THE AESTHETIC: COLORS IN NATURE



                             


We have touched upon the philosophical notion of aesthetics. Actually, the various other philosophical views are principally a different reciting of the same or similar ideas. We will now consider a scientific conception of aesthetics and beauty.

It is contended that we approach art through the needs, skills, and capacities of human organism. More specifically, what we need creates a desire on our part. Whatever satisfies that desire has a quality of beauty to us.

In other words, whatever is pleasurable is a kind of beauty, if by beauty we mean that which is harmonious. A sound may be beautiful. A color or from may be beautiful. Even a taste or feeling can be beautiful from the pleasurable point of view.

Psychology pursued further the question of whether beauty is totally subjective, that is, indwelling, or partly related to the physical properties within the object we call beautiful. In one scientific study, 4556 university students were subjected to a test.

Their preferences in colors were found to be in this order: BLUE, RED, VIOLET, GREEN, and ORANGE. This order of preference was found among students of different races and cultures. Why was this so? Science offered no explanation except that such preference was probably related to the human organism.

We can further surmise that this preference was due to man’s gradual evolutionary relationship to his environment. The colors which were preferred are the ones most commonly displayed in the various phenomena of nature which we experience.

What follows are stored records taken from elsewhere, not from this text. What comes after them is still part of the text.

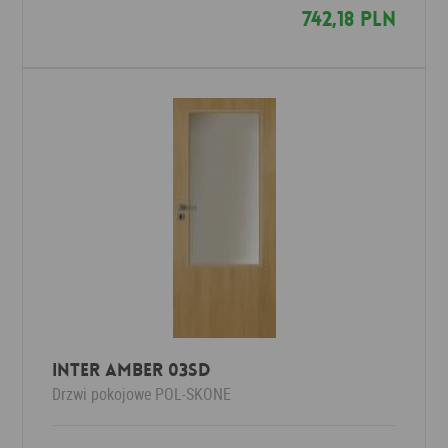
742,18 PLN
Inter Amber 03SD
Drzwi pokojowe
POL-SKONE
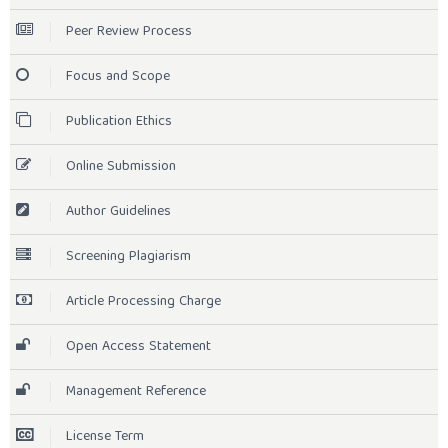
Peer Review Process
Focus and Scope
Publication Ethics
Online Submission
Author Guidelines
Screening Plagiarism
Article Processing Charge
Open Access Statement
Management Reference
License Term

Common examples are blue skies, red and violet sunsets, and green foliage. These are what men came to adopt as being in harmony with their feelings.

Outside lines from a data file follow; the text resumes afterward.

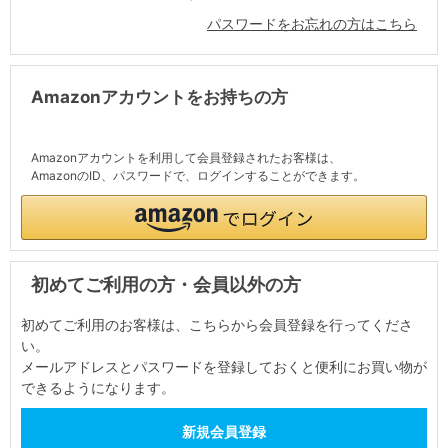
パスワードをお忘れの方はこちら
Amazonアカウントをお持ちの方
Amazonアカウントを利用して会員登録されたお客様は、
AmazonのID、パスワードで、ログインすることができます。
初めてご利用の方・会員以外の方
初めてご利用のお客様は、こちらから会員登録を行ってくださ
い。
メールアドレスとパスワードを登録しておくと便利にお買い物が
できるようになります。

Further, tests have shown that extroverts tend to prefer vivid colors. This is perhaps due to the organism’s capacity to accommodate to different degrees of stimulus. An extrovert is more physically dynamic. He has a greater physical drive. Consequently, more vivid colors provide that stimulus to which he is accustomed.

On the other hand, the introvert responds to more subdue colors. The more vivid colors are over-stimulating to the introvert. He would not consider them beautiful, but rather harsh, or even irritating. Different colors produce certain moods. Consequently, some colors have been judged as angry, soothing, melancholic, warm, lively, and so forth.

Our own subconscious may produce images of beauty in our minds. We then try to find in nature those things which will correspond to these mental images. When we do, we say that they are beautiful. This behavior is technically called HYPNAGOGIC IMAGERY.

A person with such a quality may close his eyes and experience a whole new world of visual activity. Many artists are said to express a debt to this inner world of colors and form which they experience. Certainly the beauty of poetry is an objectification of the mental image of beauty had by the poet.

We can, therefore, make our world more beautiful. Or we can limit it to a few kinds of physical beauty. The search for beauty in the aesthetic category of life begins within us. It begins with the sensing and realization of the inner harmony and sensitivity of our own being.

It then consists in cultivating the more subtle sentiments we have. When we thrill to these more subtle sensations psychically in meditation, we then seek to objectify them. We desire to make matter, the physical world, assume an order, a form that will complement our inner feelings. When we do this, the aesthetic category of life is triumphant.

One of the Greek philosophers cited an example of this relationship of the world to the aesthetic self. He said that a sculptor begins with a block of marble. The sculptor then physically impresses upon it  the ideal of beauty, the form, which he sees and feels within himself. The statue only becomes outwardly beautiful when it corresponds to the artist’s inner beauty.